Besoknya, dan besok-besoknya lagi, dia tak pernah lewat depan rumahku. Tapi aku masih beberapa kali melihatnya di jalan. Tiap kali aku tagih, dia selalu mengelak. “Tidak ada uang dua ratus,” katanya sambil berlalu. Seolah Rp200 tak lebih dari debu yang menempel di rodanya.

Suatu hari yang panas, aku bermain cukup jauh dari rumah. Matahari seperti sedang mendidihkan aspal. Tenggorokanku kering. Dalam hati aku berharap punya sekadar seratus rupiah untuk membeli es lilin. Tapi aku tak membawa uang.
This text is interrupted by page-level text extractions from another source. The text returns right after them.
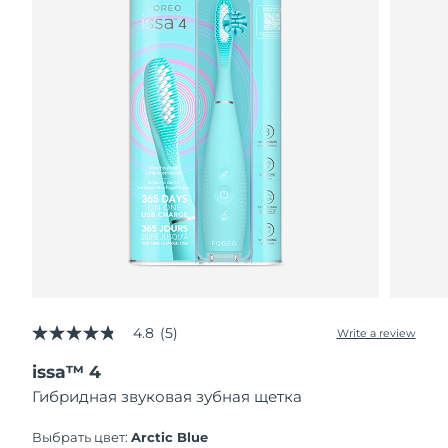
4.8
(5)
Write a review
4.8
out
issa™ 4
of
5
Гибридная звуковая зубная щетка
stars,
average
rating
Выбрать цвет:
Arctic Blue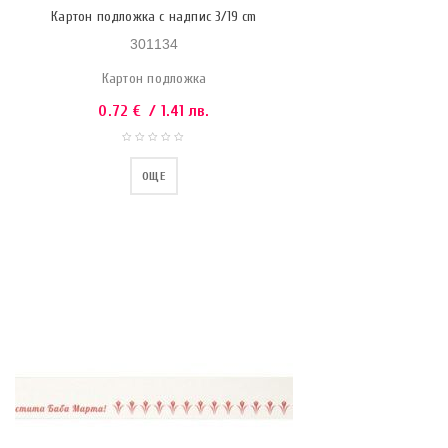
Картон подложка с надпис 3/19 cm
301134
Картон подложка
0.72
€
/ 1.41 лв.
ОЩЕ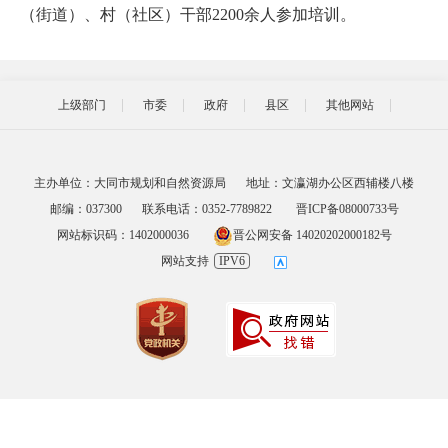
（街道）、村（社区）干部2200余人参加培训。
上级部门
市委
政府
县区
其他网站
主办单位：大同市规划和自然资源局
地址：文瀛湖办公区西辅楼八楼
邮编：037300
联系电话：0352-7789822
晋ICP备08000733号
网站标识码：1402000036
晋公网安备 14020202000182号
网站支持
IPV6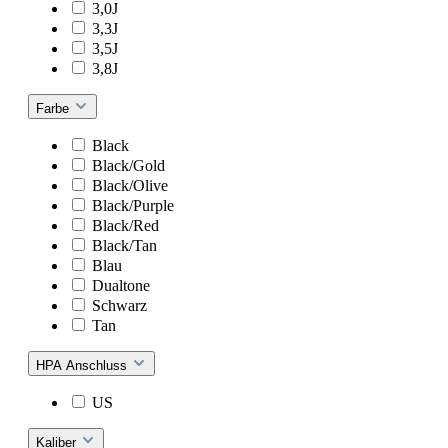
3,0J
3,3J
3,5J
3,8J
Farbe
Black
Black/Gold
Black/Olive
Black/Purple
Black/Red
Black/Tan
Blau
Dualtone
Schwarz
Tan
HPA Anschluss
US
Kaliber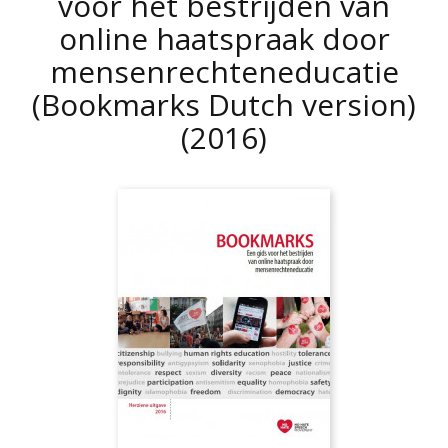
voor het bestrijden van
online haatspraak door
mensenrechteneducatie
(Bookmarks Dutch version)
(2016)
Lalu aku melihat dia. Si penjual es krim yang masih aku hafal seragam dan sepedanya. Aku mengejarnya, dengan harapan dia akhirnya membayar kembali hakku. “Pak, yang dua ratus itu…,” ujarku penuh harap. Tapi dia kembali menolak. Bukan hanya menolak. Dia mengusirku dengan tangan, seperti mengusir ayam.

Di sanalah, untuk pertama kali dalam hidupku, aku merasa patah hati oleh orang dewasa. Ternyata, ada orang yang bisa berdusta kepada anak kecil. Berani berjanji, tapi tak berniat menepatinya. Aku tahu dia ingat siapa aku. Saat dia berjanji, aku satu-satunya pembelinya siang itu.

Aku masih beberapa kali bertemu dia setelahnya. Tapi aku berhenti menagih. Bukan karena aku sudah memaafkan. Tapi karena aku sudah putus asa. Lelah ditolak, lelah berharap. Dan dua ratus itu, yang mungkin baginya sepele, telah mengajarkanku tentang luka kecil yang tak pernah benar-benar sembuh.

Sampai sekarang, setiap kali kulihat penjual es krim bersepeda, kenangan itu mencuat. Wajahnya, seragamnya, semua masih jelas di ingatanku.

Dan sekarang aku tahu, ketika seseorang tak lagi menagih utangmu, bukan berarti dia lupa. Bisa jadi dia hanya sudah lelah menagih. Mungkin dia menyerahkan sisanya untuk kau bayar di tempat lain—di akhirat nanti.